La nécessaire réglementation de l'IA
Ce projet de loi s'inscrit dans une tendance de fond : partout dans le monde, les régulateurs s'emparent du sujet de l'IA pour tenter d'encadrer son développement. L'objectif est de favoriser l'innovation tout en protégeant les citoyens contre les risques.
Ainsi, le mois dernier, le sénateur Ted Cruz a déposé un texte visant à responsabiliser les réseaux sociaux sur la modération des contenus pornographiques deepfakes. Et en mai, le leader de la majorité au Sénat Chuck Schumer présentait une "feuille de route" sur l'IA.
À noter que cet intérêt des politiques pour l'IA n'est pas limité au niveau fédéral. Ainsi, d'après le média Axios, les assemblées des États américains introduisent actuellement pas moins de 50 projets de loi par semaine sur le sujet !
Des garde-fous indispensables
Alors certes, on peut argumenter que toute nouvelle technologie suscite des peurs et appelle une réglementation. Mais dans le cas de l'IA, les enjeux sont particulièrement importants. Car au-delà des aspects de propriété intellectuelle, ce sont nos libertés fondamentales et le fonctionnement même de nos démocraties qui sont en jeu.
Laisser les intelligences artificielles se nourrir sans contrôle de tout ce que l'humanité produit, c'est prendre le risque qu'elles amplifient les biais, diffusent massivement de fausses informations et échappent au final à notre maîtrise. D'où l'importance de poser des garde-fous, comme s'efforce de le faire le COPIED Act.

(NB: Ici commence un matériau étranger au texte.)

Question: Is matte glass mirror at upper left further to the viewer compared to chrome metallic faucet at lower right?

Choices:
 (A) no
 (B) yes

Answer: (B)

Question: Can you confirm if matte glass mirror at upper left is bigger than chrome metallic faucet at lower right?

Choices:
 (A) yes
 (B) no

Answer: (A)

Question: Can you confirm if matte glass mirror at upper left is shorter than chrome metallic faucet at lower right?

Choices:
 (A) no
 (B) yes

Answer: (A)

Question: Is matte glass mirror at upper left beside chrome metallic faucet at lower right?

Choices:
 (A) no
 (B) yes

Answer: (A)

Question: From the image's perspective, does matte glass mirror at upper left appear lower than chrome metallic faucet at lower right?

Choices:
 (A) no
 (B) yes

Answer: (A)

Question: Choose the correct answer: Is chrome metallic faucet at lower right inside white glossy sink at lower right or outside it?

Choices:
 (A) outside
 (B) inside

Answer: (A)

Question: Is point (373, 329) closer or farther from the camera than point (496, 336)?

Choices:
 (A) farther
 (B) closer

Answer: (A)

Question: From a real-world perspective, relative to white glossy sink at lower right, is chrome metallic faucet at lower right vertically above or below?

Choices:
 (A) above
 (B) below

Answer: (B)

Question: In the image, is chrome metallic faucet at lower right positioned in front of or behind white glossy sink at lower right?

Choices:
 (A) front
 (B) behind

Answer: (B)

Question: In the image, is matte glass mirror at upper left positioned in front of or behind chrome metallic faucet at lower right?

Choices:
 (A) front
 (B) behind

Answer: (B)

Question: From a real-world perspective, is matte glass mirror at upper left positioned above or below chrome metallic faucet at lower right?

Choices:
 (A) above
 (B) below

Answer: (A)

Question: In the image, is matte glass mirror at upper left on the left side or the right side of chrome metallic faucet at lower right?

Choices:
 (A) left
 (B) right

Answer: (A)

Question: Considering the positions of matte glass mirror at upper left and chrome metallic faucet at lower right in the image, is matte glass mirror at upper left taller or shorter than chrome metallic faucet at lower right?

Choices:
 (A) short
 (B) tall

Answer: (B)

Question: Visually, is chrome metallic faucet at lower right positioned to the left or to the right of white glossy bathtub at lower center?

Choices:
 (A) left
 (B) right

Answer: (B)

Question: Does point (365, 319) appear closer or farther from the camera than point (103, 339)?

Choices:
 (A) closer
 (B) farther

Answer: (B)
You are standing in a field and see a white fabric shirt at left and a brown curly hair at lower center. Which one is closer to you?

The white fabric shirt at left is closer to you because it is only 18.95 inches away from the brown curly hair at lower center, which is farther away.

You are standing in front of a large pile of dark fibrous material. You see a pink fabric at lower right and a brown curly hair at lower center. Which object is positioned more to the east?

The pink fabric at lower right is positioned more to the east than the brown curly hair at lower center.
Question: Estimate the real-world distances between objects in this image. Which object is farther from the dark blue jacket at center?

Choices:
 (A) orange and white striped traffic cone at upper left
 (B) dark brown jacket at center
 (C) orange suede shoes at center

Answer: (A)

Bien sûr, ce texte ne réglera pas tout. Mais en responsabilisant les créateurs d'IA et en donnant des droits aux auteurs de contenus, il va dans le bon sens. Il permet d'engager le dialogue entre deux mondes qui ont tout intérêt à collaborer plutôt que s'affronter : celui de la technologie et celui de la création.
L'avenir dira si le Congrès américain transforme l'essai. Une chose est sûre : d'autres pays, notamment en Europe, suivent l'initiative de très près. Avec à la clé l'espoir d'une IA plus éthique et respectueuse des créateurs.